The Effectiveness of FRAME FR for AVF Repair in High-Flow Reduction & Stabilization, A Prospective Trial

NCT ID: NCT04795401

Last Updated: 2023-09-13

Basic Information

• Recruitment Status: UNKNOWN
• Clinical Phase: NA
• Total Enrollment: 21 participants
• Study Classification: INTERVENTIONAL
• Study Start Date: 2021-04-06
• Study Completion Date: 2024-04-05

Brief Summary

Patients with end-stage renal disease require permanent vascular access to enable safe and effective hemodialysis. An arteriovenous fistula (AVF), where a vein is mobilized and connected to an artery in the arm, is considered the gold standard and first choice for vascular access. After fistula creation, the vein is subjected to high pressure and flow, and undergoes remodeling. This includes the possibility of significant dilatation and intimal hyperplasia. Normal AVF flow required for effective dialysis is around 0.6 liters/min or 0.4-0.8 liters/min. However, in at least 20% of patients, excessive remodeling and dilatation of the fistula result in a high flow AVF with >2 liters/min.

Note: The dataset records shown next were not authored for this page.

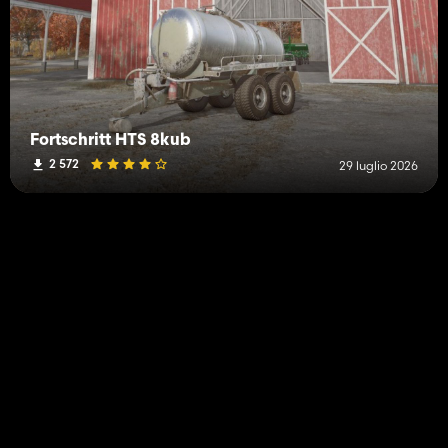
Fortschritt HTS 8kub
2 572
29 luglio 2026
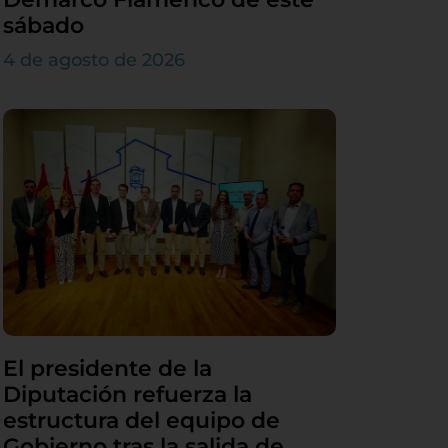
sábado
4 de agosto de 2026
El presidente de la
Diputación refuerza la
estructura del equipo de
Gobierno tras la salida de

High flow fistulas significantly increase the risk for the development of high output cardiac failure, skin breakdown, bleeding, hand ischemia, and other systemic complications. In cases of high flow AVF, venous reconstruction procedures, banding and/or plication, are often required to limit venous diameter and flow. The longevity of this procedure is limited as the reconstructed segment remodels and re-dilates due to ongoing arterial pressure. Banding and plication are both procedures that are designed to increase resistance to flow. Banding is performed by wrapping a segment of polytetrafluoroethylene (PTFE) around the outflow tract of the fistula, or by placing a suture around the fistula near the arterial anastomotic area to create a narrowing. Fistula plication involves narrowing of a short segment of the proximal venous outflow tract, usually accomplished by suturing or stapling the fistula for 2-6 cm. One of the notable systemic effects of a hemodialysis AVF is an acute decrease in systemic vascular resistance with a simultaneous increase in venous return to the heart, and thus an increase of the cardiac output. Cardiac failure occurs more frequently in patients with an access flow QA>2 l/min and CPR≥20%. Another adverse systemic effect of AV fistulas is pulmonary hypertension. The increased flow volume to the heart from an AV fistula yields an increase in pulmonary pressures. This can limit pulmonary vasodilation and result in pulmonary hypertension.

Conditions

Arteriovenous Fistula

Study Design

• Allocation Method: NON_RANDOMIZED
• Intervention Model: PARALLEL
• Primary Study Purpose: TREATMENT
• Blinding Strategy: SINGLE

Study Groups

FRAME Group

Patients will be enrolled during their hospitalization/consultation in vascular surgery department. After asking questions, his given free, informed and written consent will be collected, and recorded in his medical file by the investigator.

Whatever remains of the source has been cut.